March 2006 send to a friend printable version

The Oyster Awards
CR’s picks for America’s hardest-to-open packages

Illustration of a woman trying to open a package with a crowbar.
Illustration by Eric Larsen
Too often, today’s packages force consumers to fight tooth and nail to get at what’s inside. Make no mistake, we’re talking literally teeth, fingernails, knives, wire cutters, pliers, hacksaws, ice picks--whatever it takes to get the job done.

That’s the message we received, and those were some of the implements cited, when we asked visitors to about packaging that gives them fits. Clearly, we struck a nerve.

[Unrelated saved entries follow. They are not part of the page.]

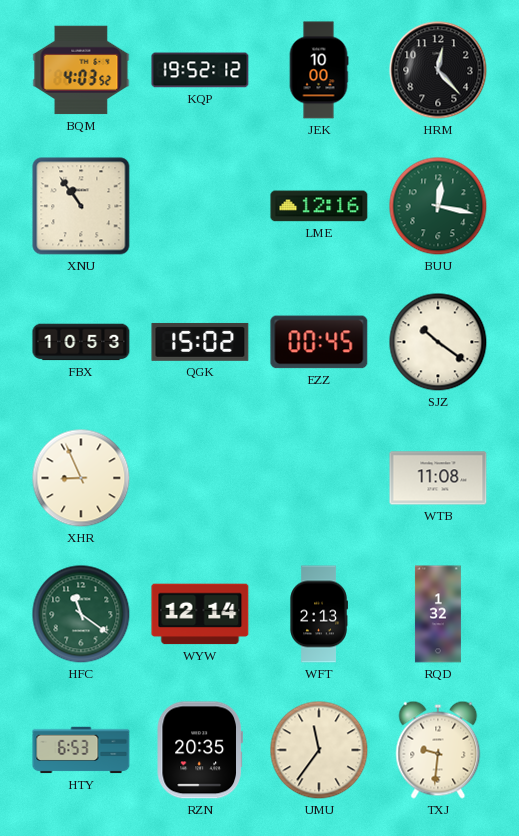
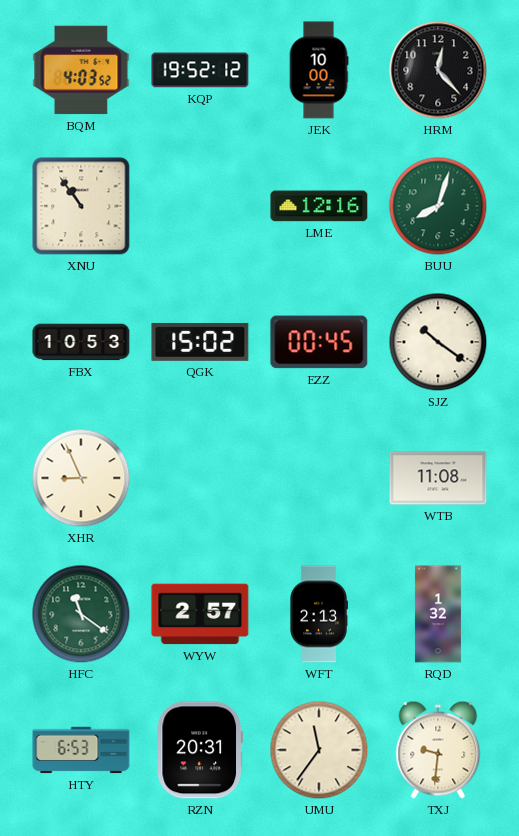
BUU: 12:17 -> 8:03
WYW: 12:14 -> 2:57
RZN: 20:35 -> 20:31
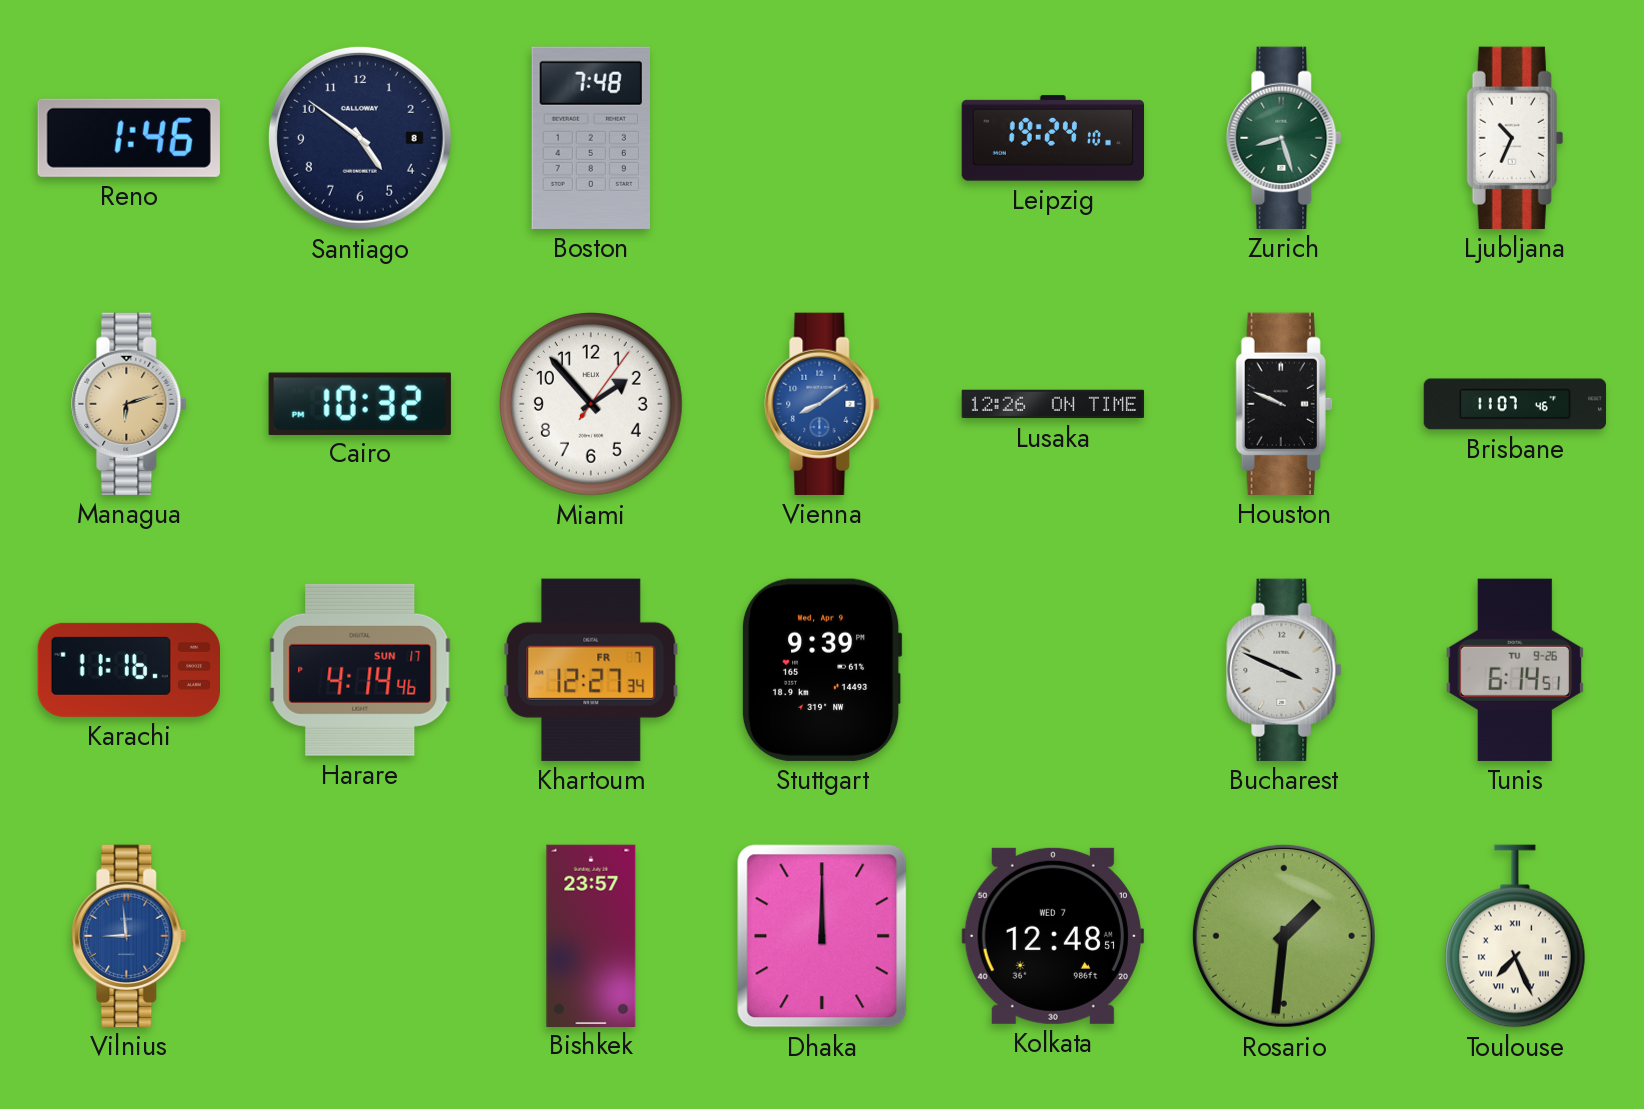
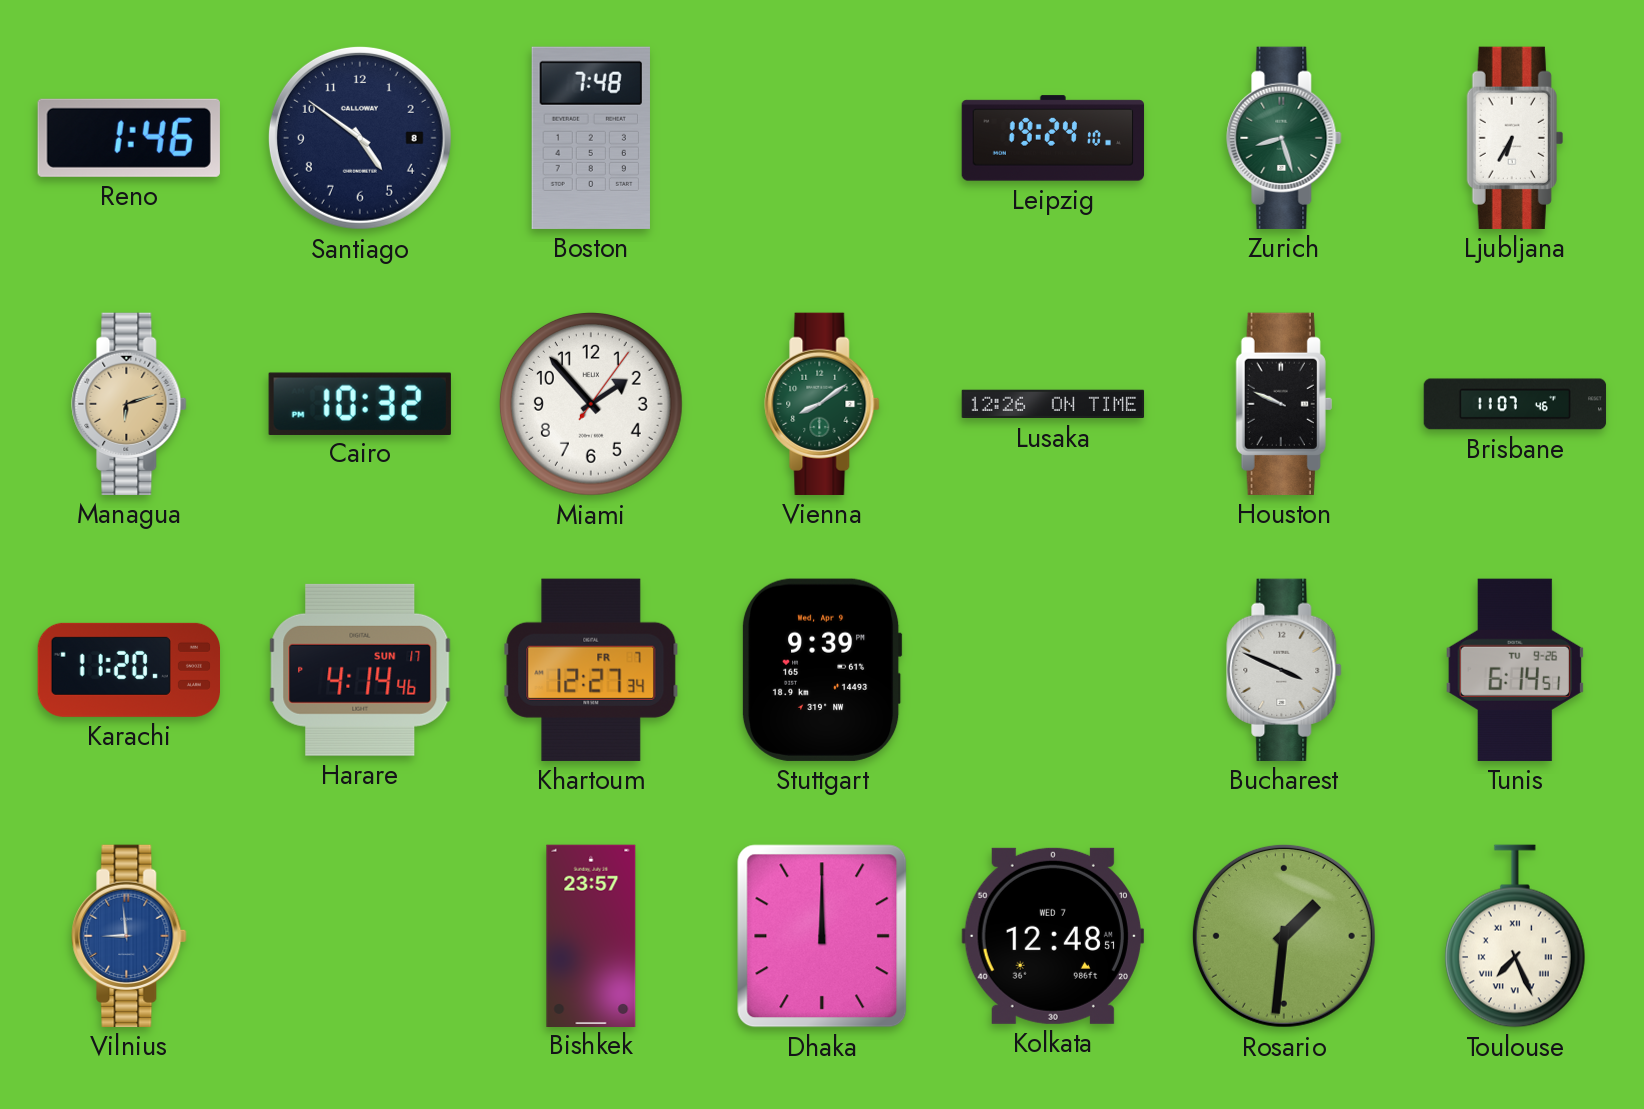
Ljubljana: 10:34 -> 6:35
Vienna dial: blue -> green
Karachi: 11:16 -> 11:20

You need a delicate balance of force and finesse when opening some bags to avoid spraying the kitchen counter with fruity flakes, while playthings have become captives in their plastic shrouds, restrained by wires, bands, straps, tape, glue, and screws. So heavily shrink-wrapped are CDs that companies sell a special gadget with a retractable blade to slice through the cellophane and security seal. A typical comment came from Stacey L. Oller of Portland, Ore., who railed against “CDs with all those stupid seal stickers and outer plastic that sticks because of static to everything and shreds into little bits when you tear it. Grrrr!”

Frustration isn’t the only result of a tangle with problem packaging. We heard about bloodied fingers, hands, and arms. Take those clear-plastic clamshells fitted around everything from makeup to inkjet cartridges. When sliced open, the plastic can cut you, and it’s all but impossible to extricate the contents without weaponry.

To determine the winners of the Consumer Reports Oyster Awards for hard-to-open packages, we began by sifting through 237 nominations from subscribers. Next, we shopped for the types of products readers mentioned most, tried to find even worse examples, and studied all the purchases in our labs. Finally, our technical experts watched a reporter open the packages, timing him and noting the obstacles he faced. The order of our choices is based on a combination of the time it took to crack the package and the potential hazard involved.

We also interviewed packaging experts and hoped that manufacturers would tell us why their products have become so hard to extricate and what is being done to address wrap rage. Few of the companies responded to our queries.